Dopo la prima notte trascorsa nel nostro Paese il piccolo Taman si è detto “finalmente felice”. E mentre gioca con i fratelli, o viene coccolato dai volontari della Croce Rossa, il cui aiuto e intervento è stato fondamentale per portarlo qui in Italia, non si potrebbe dire altrimenti. Finalmente per Taman è iniziato un capitolo nuovo, un capitolo chiamato speranza.

La fuga dall’Iraq

Un viaggio, quello di Taman e della sua famiglia, iniziato mesi fa. Il papà Sangar, 32 anni e la mamma Kanar di 30, sono partiti dalla provincia di Sulaymaniyah, nel Kurdistan iracheno, con i loro tre figli, con un solo obiettivo in testa: arrivare in Europa per permettere loro di essere curati e di avere un futuro. “Mio figlio necessita di cure mediche e anche la più piccola è affetta da una malattia congenita – spiega il papà ai media italiani –. Per questo abbiamo deciso di lasciare tutto e tentare disperatamente di arrivare in un Paese con strutture ospedaliere adeguate”. Dopo aver venduto tutti i loro beni la famiglia ha intrapreso il cammino verso il nostro continente, verso un posto più sicuro di quello che stavano lasciando, in un disperato viaggio che li ha portati fino in Bielorussia.

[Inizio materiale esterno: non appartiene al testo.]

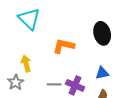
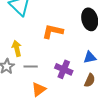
gray line: (54, 84) -> (31, 66), moved

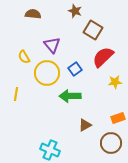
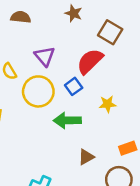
brown square: (93, 30) -> (110, 32), moved
red semicircle: (103, 57) -> (90, 61), moved
yellow star: (115, 82) -> (108, 104), moved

La famiglia di Taman arrivata a Bologna (foto Croce Rossa Italiana)

Il limbo Bielorusso

Qui sono stati bloccati, come tanti, tantissimi profughi, al confine con la Polonia. Una pausa forzata e terribile, al freddo, patendo fame e mancanza di riparo. “Sono stati giorni terribili – prosegue nel racconto il 32enne – eravamo con altre migliaia di persone nella foresta al confine con la Polonia con temperature che arrivavano a – 18 gradi. L’Europa tanto sognata era lì a pochi metri ma il confine era presidiato ed era impossibile raggiungerla”. Sul cellulare conserva la prova di quel periodo così difficile, i video e le foto testimonianza di cosa vuol dire vivere sospesi in quel limbo gelato, senza acqua né cibo: “Questi sono i piedi di mio figlio – afferma mostrando le immagini delle protesi del bimbo di 8 anni – sono tutti spaccati dal freddo e cerca di riscaldarsi vicino al fuoco”.

L’arrivo in Italia

Taman, 8 anni, con la sorellina di 11 mesi Tanya e il fratello di 12 anni Haryad nella nuova casa di Bologna

Ma per la famiglia irachena, a differenza di altre migliaia di migranti bloccati al confine bielorusso sulla soglia europea, le porte del continente si sono aperte e per Taman e i suoi fratelli l’avventura ha avuto un lieto fine. Anzi, un lieto inizio di quella che potrebbe essere la loro favola di rinascita. Atterrati a Fiumicino pochi giorni fa, grazie alla collaborazione della Croce Rossa Italiana con il ministro Luigi Di Maio e tutto il personale del Ministero degli Affari Esteri, la Regione Emilia Romagna, il Comitato della Croce Rossa di Bologna e l’Istituto Ortopedico Rizzoli, ora papà Sangar, mamma Kanar, 30, Taman, Haryad e Tanya hanno trovato una nuova casa, calda e accogliente, a Bologna, dove poter ricostruire la loro esistenza. E proprio al Rizzoli i due bambini senza gli arti potranno finalmente ricevere le cure mediche urgenti di cui hanno bisogno.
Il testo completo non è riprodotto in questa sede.